I believe that governments and agencies paid for by government money should release data that can help people. We paid for the data, and if the data can help us make smarter, better informed decisions, then we should be able to see it. We should be able to access it, freely and easily.
I should be able to go to the Saskatchewan Water Authority’s website and find out what data they are using when they are making their predictions about water levels. I should be able to look at the exact same data they did, that we pay them to look at, and make my own, amateur observations.
I should have been able to trust that they would change their estimates on how much water Moose Jaw was going to receive as well. Farmers and city residents should have been able to trust them when they said they would be below the record 1974 levels.
I am not a trained hydrologist, I am a GIS technician that knows how to collect and show data in such a way that it makes data useful to people. Given the knowledge of where the Authority gets their data, I would have been able to do a specialized model for my parents’ farm, potentially helping them plan their evacuation strategy of their farm better.
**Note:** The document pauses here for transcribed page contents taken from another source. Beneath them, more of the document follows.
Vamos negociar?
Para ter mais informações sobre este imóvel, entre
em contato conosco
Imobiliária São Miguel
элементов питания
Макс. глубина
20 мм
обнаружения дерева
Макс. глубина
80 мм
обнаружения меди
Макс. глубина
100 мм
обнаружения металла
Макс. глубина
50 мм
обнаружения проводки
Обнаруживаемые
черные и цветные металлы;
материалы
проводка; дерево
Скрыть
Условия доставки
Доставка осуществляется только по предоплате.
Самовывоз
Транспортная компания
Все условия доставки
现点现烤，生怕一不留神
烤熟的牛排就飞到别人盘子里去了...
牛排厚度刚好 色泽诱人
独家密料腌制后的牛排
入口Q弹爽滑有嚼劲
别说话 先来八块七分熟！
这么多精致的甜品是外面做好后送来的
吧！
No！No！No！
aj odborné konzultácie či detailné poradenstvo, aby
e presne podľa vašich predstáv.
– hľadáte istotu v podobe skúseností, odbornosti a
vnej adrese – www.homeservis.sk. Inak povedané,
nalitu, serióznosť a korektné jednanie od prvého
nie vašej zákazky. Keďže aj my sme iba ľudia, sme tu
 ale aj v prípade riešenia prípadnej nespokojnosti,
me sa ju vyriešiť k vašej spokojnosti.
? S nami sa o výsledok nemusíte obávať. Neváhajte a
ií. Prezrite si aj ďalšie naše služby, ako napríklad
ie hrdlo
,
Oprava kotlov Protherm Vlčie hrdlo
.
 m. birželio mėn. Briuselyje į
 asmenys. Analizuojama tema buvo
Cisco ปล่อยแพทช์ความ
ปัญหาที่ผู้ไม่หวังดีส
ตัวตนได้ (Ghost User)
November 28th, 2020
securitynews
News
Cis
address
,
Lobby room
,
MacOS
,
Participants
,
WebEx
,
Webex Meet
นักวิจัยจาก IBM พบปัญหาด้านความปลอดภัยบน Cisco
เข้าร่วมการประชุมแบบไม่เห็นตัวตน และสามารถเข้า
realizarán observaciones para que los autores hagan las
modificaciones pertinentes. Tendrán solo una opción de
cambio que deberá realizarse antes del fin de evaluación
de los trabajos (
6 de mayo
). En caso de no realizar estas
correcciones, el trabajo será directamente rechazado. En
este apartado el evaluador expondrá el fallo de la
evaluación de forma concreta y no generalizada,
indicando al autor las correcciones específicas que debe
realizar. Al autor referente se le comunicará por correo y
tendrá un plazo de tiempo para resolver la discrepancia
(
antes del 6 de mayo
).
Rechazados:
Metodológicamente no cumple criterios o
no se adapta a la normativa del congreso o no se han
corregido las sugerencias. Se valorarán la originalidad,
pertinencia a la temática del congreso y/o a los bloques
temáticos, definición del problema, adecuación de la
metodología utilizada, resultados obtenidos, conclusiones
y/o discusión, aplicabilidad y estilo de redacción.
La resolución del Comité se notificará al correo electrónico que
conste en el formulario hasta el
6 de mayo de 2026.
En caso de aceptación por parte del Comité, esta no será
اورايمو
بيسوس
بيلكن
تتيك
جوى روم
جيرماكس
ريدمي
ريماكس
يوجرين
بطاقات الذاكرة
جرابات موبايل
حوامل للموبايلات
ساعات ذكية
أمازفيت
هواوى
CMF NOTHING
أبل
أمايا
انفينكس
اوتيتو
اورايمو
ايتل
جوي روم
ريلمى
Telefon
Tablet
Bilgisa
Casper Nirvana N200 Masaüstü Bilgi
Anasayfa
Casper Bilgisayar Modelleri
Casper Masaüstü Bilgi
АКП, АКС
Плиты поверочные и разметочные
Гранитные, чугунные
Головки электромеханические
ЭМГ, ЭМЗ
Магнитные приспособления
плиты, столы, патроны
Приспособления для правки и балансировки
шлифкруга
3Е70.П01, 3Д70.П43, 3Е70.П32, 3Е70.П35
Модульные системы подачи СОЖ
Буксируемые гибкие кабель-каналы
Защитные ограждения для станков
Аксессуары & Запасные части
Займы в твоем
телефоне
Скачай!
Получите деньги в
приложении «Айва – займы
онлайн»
I could have helped them relax, regardless of the two foot increase that the Authority called for and then reversed within 24 hours.
I am writing this passionately, which is
never rarely a good thing when wanting to convince people the logic of your thoughts. I am writing this out of sheer frustration, as my parents and I were led to believe that the farm house would be ruined – including all of our belongings on the first floor. As the estimate was never altered by the Authority, we never suspected the water levels would get near the 1974 levels. Had we known, had we suspected that they would, the house would have been emptied. All precautions would have been tempted.
I know groups, individuals, corporations, and governments make mistakes. These things happen. But to not release your data or your data sources in a clear way that a concerned individual can check your work? Shame on you, Sask Watershed Authority. In the age of crowdsourcing, you did not take advantage of many eyes checking your work. You did not ask people for measurements, you did not teach them how to make accurate measurements, you did nothing. You went along as if all you had to do was report to the people, give the minimal necessary to assist them. The amount of times that you let down people made them question you. You let them done and you need to make amends.